Given this dire outlook, it would be nice to imagine that the Chancellor, Rishi Sunak, would have some sort of decisive plan of action to unveil when he delivers the spring statement on Thursday. Given the major plank of the government’s programme (until Covid came along, and everything went out the window) was going to be “levelling up”, you’d imagine that would include some imaginative means of easing the burden on “hard-working families” (remember them?) and the “squeezed middle”, which were mostly the same folk.
For a start, he’ll surely announce that the NI rise (previously correctly described by the Tories as “a tax on jobs” or a “stealth tax”) is a dead duck. It will, after all, disproportionately hit lower- and middle-income families. And its justification – to fund social care to the tune of £13 billion – was constructed so that older, already wealthy voters wouldn’t have to dip into the (often eye-watering) cash locked up in their mortgage-free houses. But all the signs are that he won’t.

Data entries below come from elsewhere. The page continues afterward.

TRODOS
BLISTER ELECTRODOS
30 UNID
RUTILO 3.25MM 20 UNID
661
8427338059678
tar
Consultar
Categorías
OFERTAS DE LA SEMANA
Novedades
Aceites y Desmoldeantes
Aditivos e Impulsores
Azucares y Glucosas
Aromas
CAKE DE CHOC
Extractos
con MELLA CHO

There is one good political reason for this (there is, naturally, absolutely no case for the policy itself – especially from the position that you would normally expect Conservatives to operate from). That is that it’s been announced, but people haven’t yet felt the effects in their wallets, so the Chancellor won’t get all that much credit for binning it. You won’t feel, or be, any better off; it’s just that in a couple of months you’ll be much worse off.

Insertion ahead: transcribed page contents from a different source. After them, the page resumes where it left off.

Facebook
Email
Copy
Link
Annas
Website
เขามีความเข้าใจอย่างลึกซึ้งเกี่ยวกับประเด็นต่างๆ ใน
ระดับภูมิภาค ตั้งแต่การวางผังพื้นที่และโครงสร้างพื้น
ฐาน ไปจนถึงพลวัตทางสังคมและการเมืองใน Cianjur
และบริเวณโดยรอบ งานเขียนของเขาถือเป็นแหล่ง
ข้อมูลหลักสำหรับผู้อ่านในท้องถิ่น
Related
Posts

But it used to be a Conservative principle that cutting taxes is, in and of itself, a good thing. First, because it’s right that people should keep as much of their own money as possible, and after that, because there’s abundant evidence – from every developed nation in the world – that it creates growth and raises living standards. By contrast, the rationale that clearly lies behind it – protecting the property values of Tory voters, and getting people who work and pay taxes to subsidise those who, for the most part, don’t – is profoundly unConservative.
The current Tory party seems to be under the impression that its job is to keep property prices high, and to spend loads on vanity projects, but minimise borrowing by funding that spending through taxation. But the party’s own history ought to demonstrate to them that their greatest electoral, and economic, successes have come when they’ve done exactly the opposite. It was opening up housing supply, not raising prices, and lowering taxes, rather than increased public spending, which once made them popular.
If they want anyone currently under the age of 40 to vote for them, they need to do something urgently about housing. And they should want to, because it’s hard to think of anything more likely to boost economic activity. We should be tearing up planning regulations – as they seem happy to when it’s a windfarm or solar array being built, rather than houses – and hugely increasing supply, since that’s what you do when demand has driven prices beyond most people’s reach.
Slashing fuel duty or VAT – about half the cost at the pump – would be another obvious boost to the economy. We should be letting people keep more of their own money, so that they’re in a position to buy. Alas, we probably won’t get any of this. Which raises the question of what point there is to an unConservative Conservative government.